◆ WHAT YOU HAVE TO DO
Look below for the line containing "Vale do Ivaí". Reproduce it and every line after it exactly, and nothing more.

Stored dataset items
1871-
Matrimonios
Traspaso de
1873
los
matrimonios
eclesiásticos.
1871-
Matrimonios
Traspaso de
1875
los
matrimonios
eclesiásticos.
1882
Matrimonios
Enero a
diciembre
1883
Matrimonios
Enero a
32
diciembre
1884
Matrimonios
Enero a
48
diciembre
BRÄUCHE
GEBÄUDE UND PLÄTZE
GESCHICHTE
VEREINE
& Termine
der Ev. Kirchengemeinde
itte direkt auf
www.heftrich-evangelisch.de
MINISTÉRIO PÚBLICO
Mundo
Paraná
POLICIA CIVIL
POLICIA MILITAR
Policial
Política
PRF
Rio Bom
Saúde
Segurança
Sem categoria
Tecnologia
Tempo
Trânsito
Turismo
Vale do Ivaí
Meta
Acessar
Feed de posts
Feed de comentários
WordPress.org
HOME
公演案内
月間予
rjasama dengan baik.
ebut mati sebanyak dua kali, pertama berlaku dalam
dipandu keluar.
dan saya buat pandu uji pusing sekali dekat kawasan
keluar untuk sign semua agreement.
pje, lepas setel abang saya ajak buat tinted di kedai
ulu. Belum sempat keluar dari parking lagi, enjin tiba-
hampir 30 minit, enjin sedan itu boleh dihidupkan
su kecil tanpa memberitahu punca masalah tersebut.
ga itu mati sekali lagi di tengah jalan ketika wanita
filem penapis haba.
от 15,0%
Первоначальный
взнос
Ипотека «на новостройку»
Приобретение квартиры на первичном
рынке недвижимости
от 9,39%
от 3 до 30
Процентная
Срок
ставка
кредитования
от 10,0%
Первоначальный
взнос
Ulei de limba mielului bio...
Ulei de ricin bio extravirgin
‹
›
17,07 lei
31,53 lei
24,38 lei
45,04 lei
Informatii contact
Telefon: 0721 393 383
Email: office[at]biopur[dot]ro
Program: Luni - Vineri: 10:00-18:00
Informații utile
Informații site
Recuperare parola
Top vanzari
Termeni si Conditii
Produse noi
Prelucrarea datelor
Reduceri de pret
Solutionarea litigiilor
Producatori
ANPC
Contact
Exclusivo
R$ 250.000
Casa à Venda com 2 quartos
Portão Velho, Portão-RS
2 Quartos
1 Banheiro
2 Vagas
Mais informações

◆ SOLUTION FOR THIS PROBLEM
Vale do Ivaí
Meta
Acessar
Feed de posts
Feed de comentários
WordPress.org
HOME
公演案内
月間予
rjasama dengan baik.
ebut mati sebanyak dua kali, pertama berlaku dalam
dipandu keluar.
dan saya buat pandu uji pusing sekali dekat kawasan
keluar untuk sign semua agreement.
pje, lepas setel abang saya ajak buat tinted di kedai
ulu. Belum sempat keluar dari parking lagi, enjin tiba-
hampir 30 minit, enjin sedan itu boleh dihidupkan
su kecil tanpa memberitahu punca masalah tersebut.
ga itu mati sekali lagi di tengah jalan ketika wanita
filem penapis haba.
от 15,0%
Первоначальный
взнос
Ипотека «на новостройку»
Приобретение квартиры на первичном
рынке недвижимости
от 9,39%
от 3 до 30
Процентная
Срок
ставка
кредитования
от 10,0%
Первоначальный
взнос
Ulei de limba mielului bio...
Ulei de ricin bio extravirgin
‹
›
17,07 lei
31,53 lei
24,38 lei
45,04 lei
Informatii contact
Telefon: 0721 393 383
Email: office[at]biopur[dot]ro
Program: Luni - Vineri: 10:00-18:00
Informații utile
Informații site
Recuperare parola
Top vanzari
Termeni si Conditii
Produse noi
Prelucrarea datelor
Reduceri de pret
Solutionarea litigiilor
Producatori
ANPC
Contact
Exclusivo
R$ 250.000
Casa à Venda com 2 quartos
Portão Velho, Portão-RS
2 Quartos
1 Banheiro
2 Vagas
Mais informações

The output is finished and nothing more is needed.